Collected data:
==*==
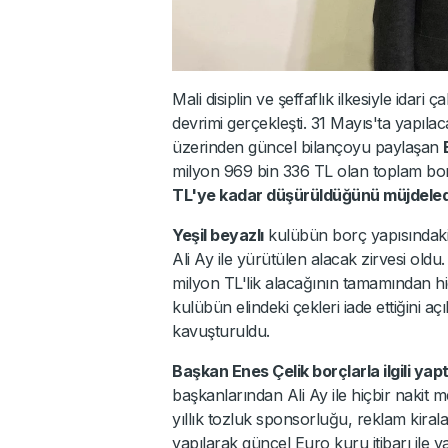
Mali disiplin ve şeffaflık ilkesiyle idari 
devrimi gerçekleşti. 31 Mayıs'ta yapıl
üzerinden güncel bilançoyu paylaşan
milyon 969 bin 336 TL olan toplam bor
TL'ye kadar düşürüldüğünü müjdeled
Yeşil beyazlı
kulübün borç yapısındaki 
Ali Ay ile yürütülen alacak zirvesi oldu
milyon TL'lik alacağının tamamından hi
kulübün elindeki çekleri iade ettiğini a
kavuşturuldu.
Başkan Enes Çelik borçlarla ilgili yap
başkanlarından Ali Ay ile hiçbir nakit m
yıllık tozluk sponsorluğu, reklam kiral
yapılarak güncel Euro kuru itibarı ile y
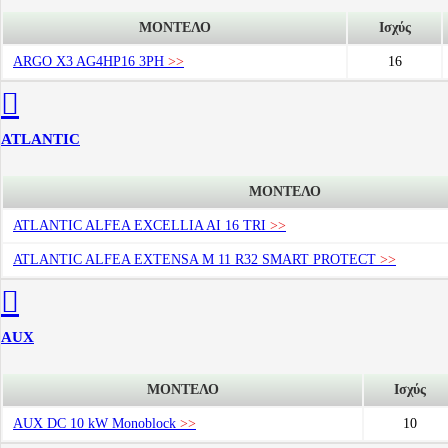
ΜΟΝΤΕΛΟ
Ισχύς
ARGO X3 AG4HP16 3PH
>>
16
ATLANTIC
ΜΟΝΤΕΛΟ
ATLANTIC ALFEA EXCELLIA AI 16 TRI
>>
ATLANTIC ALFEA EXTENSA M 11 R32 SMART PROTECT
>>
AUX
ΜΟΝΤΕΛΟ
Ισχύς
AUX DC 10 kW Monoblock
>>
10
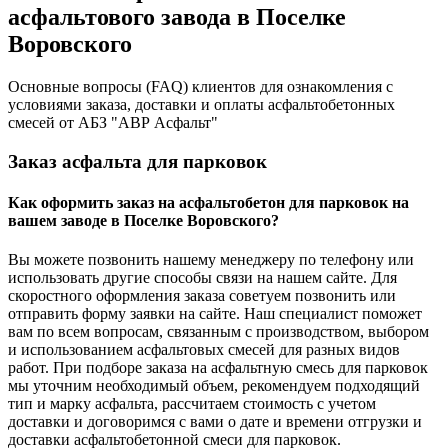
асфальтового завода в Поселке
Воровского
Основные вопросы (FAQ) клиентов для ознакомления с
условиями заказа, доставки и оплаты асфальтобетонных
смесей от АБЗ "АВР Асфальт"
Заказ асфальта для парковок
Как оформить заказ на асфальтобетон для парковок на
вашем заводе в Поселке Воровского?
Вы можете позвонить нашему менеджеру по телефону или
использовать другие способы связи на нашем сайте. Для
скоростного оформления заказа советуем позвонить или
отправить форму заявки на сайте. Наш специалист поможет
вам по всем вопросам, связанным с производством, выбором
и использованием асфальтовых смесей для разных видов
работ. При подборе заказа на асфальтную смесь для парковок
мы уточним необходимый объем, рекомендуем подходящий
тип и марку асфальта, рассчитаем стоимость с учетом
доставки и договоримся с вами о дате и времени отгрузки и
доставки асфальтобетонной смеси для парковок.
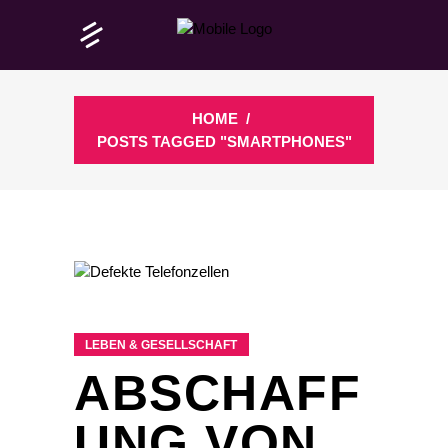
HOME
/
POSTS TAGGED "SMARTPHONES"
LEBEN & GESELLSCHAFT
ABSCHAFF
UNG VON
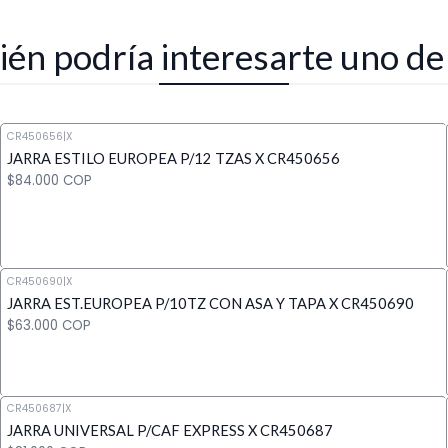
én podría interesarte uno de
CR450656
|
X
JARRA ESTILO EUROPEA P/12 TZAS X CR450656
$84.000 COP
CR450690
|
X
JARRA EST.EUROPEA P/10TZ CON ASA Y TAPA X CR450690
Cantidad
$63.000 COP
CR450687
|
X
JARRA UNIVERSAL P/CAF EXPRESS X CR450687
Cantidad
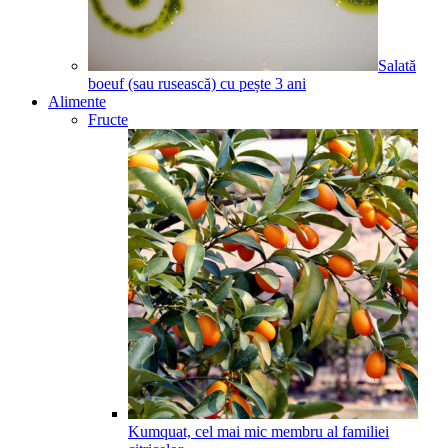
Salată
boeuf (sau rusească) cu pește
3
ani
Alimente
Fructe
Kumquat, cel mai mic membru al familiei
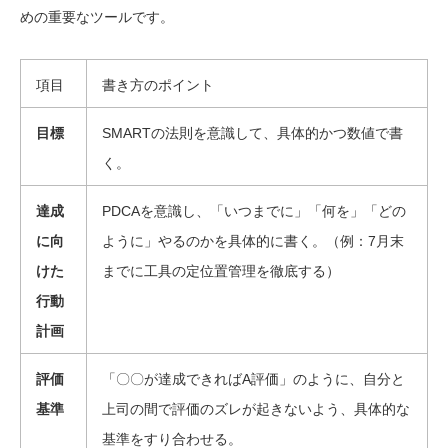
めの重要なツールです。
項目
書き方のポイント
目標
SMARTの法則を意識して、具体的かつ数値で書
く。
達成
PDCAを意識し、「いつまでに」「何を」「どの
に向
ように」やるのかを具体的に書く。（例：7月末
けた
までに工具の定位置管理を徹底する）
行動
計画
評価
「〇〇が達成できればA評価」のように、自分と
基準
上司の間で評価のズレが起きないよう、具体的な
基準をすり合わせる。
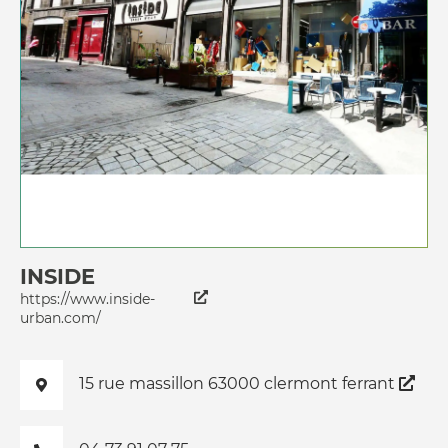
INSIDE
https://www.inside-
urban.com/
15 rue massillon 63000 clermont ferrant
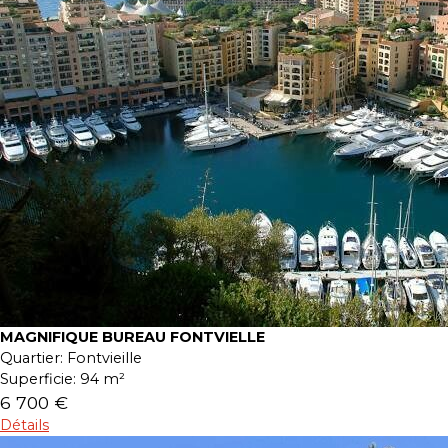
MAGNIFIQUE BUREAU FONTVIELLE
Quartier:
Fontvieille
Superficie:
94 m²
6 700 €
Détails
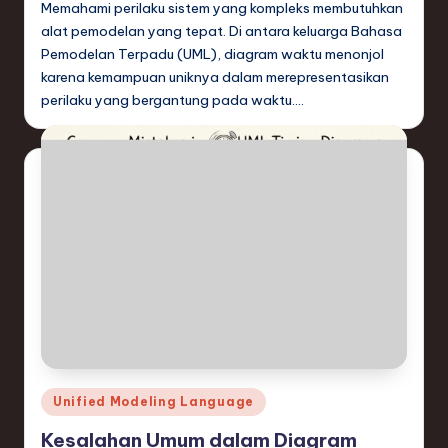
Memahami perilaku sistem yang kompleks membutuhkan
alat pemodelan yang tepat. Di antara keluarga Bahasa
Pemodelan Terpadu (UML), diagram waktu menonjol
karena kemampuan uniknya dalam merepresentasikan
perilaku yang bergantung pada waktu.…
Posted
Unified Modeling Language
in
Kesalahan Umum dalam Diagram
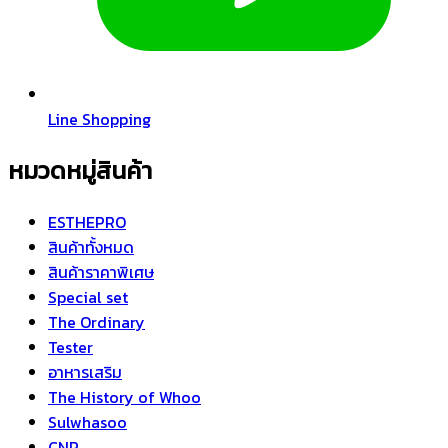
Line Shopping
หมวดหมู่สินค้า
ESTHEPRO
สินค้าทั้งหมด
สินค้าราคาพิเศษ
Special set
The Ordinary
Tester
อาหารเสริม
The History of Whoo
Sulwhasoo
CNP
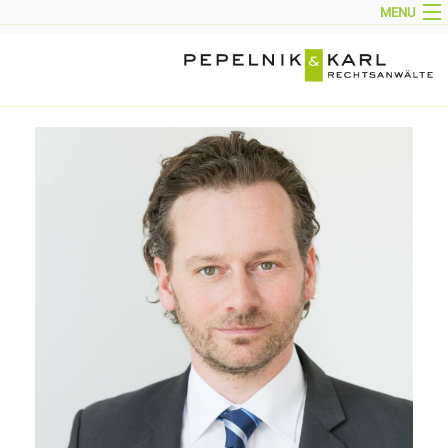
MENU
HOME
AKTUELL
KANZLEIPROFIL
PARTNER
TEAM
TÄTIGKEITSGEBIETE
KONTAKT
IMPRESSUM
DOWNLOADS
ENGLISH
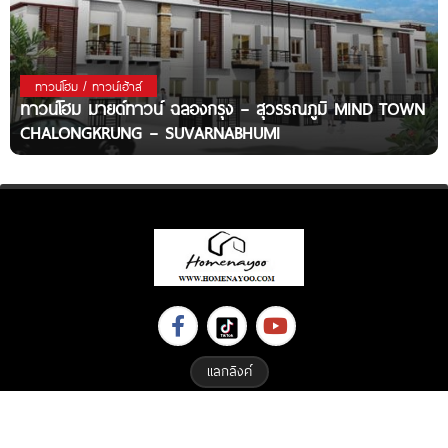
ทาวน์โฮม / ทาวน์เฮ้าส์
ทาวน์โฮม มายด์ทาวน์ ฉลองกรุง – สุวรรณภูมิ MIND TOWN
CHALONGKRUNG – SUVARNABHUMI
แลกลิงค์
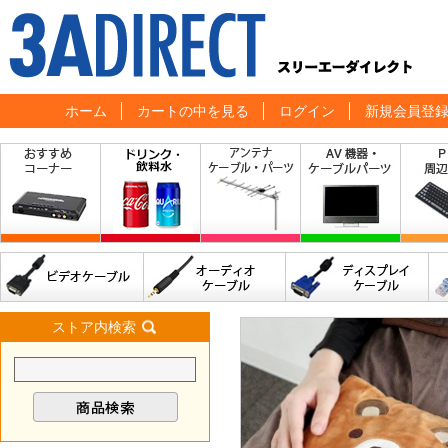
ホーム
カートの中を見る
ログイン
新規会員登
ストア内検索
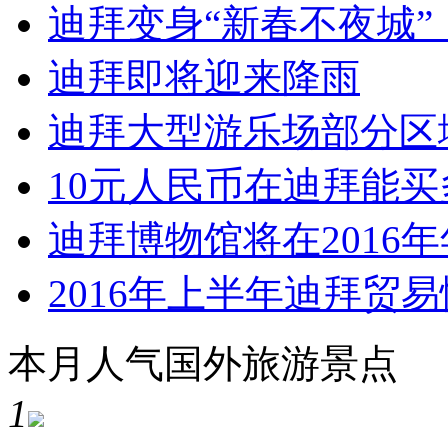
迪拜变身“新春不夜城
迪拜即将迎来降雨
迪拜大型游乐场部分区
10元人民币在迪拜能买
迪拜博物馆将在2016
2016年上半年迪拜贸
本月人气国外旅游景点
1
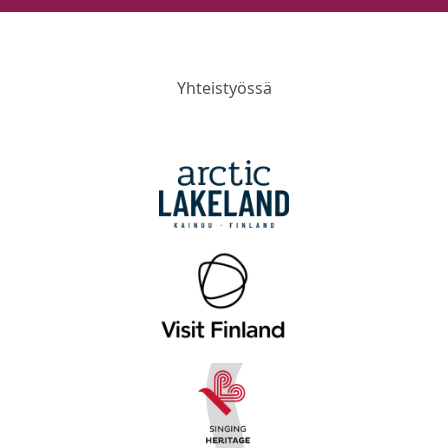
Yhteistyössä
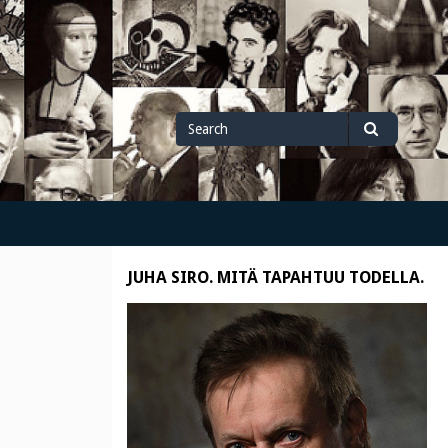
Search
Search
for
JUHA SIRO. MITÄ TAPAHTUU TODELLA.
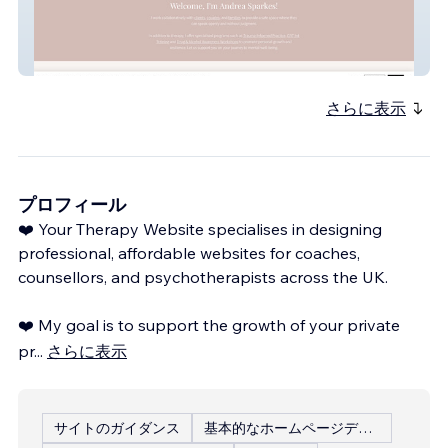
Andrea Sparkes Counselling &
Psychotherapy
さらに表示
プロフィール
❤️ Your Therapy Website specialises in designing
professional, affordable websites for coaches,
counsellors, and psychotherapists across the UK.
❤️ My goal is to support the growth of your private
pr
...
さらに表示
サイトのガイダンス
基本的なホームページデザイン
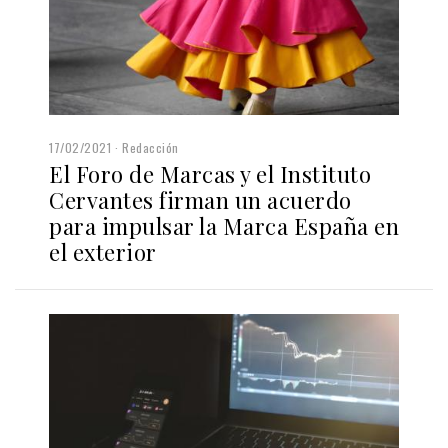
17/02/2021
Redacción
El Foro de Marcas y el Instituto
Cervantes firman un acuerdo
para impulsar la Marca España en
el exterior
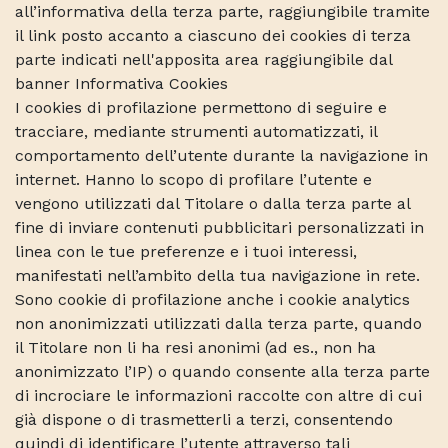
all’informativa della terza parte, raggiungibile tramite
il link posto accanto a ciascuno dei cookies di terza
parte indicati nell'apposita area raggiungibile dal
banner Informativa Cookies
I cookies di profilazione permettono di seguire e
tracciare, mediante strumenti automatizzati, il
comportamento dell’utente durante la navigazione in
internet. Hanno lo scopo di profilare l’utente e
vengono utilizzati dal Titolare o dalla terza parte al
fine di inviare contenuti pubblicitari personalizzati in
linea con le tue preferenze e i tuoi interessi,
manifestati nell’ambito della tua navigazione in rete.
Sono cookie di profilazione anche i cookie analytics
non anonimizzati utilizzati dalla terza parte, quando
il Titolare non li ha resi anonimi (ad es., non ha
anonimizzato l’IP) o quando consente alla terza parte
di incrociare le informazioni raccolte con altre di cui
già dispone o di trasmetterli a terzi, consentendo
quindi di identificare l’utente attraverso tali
==*==
- **Problem description**
Search the entries above for "доставки". Return every line that has it.

- **Task solution**
условиями заказа, доставки и оплаты асфальтобетонных
доставки и договоримся с вами о дате и времени отгрузки и
доставки асфальтобетонной смеси для парковок.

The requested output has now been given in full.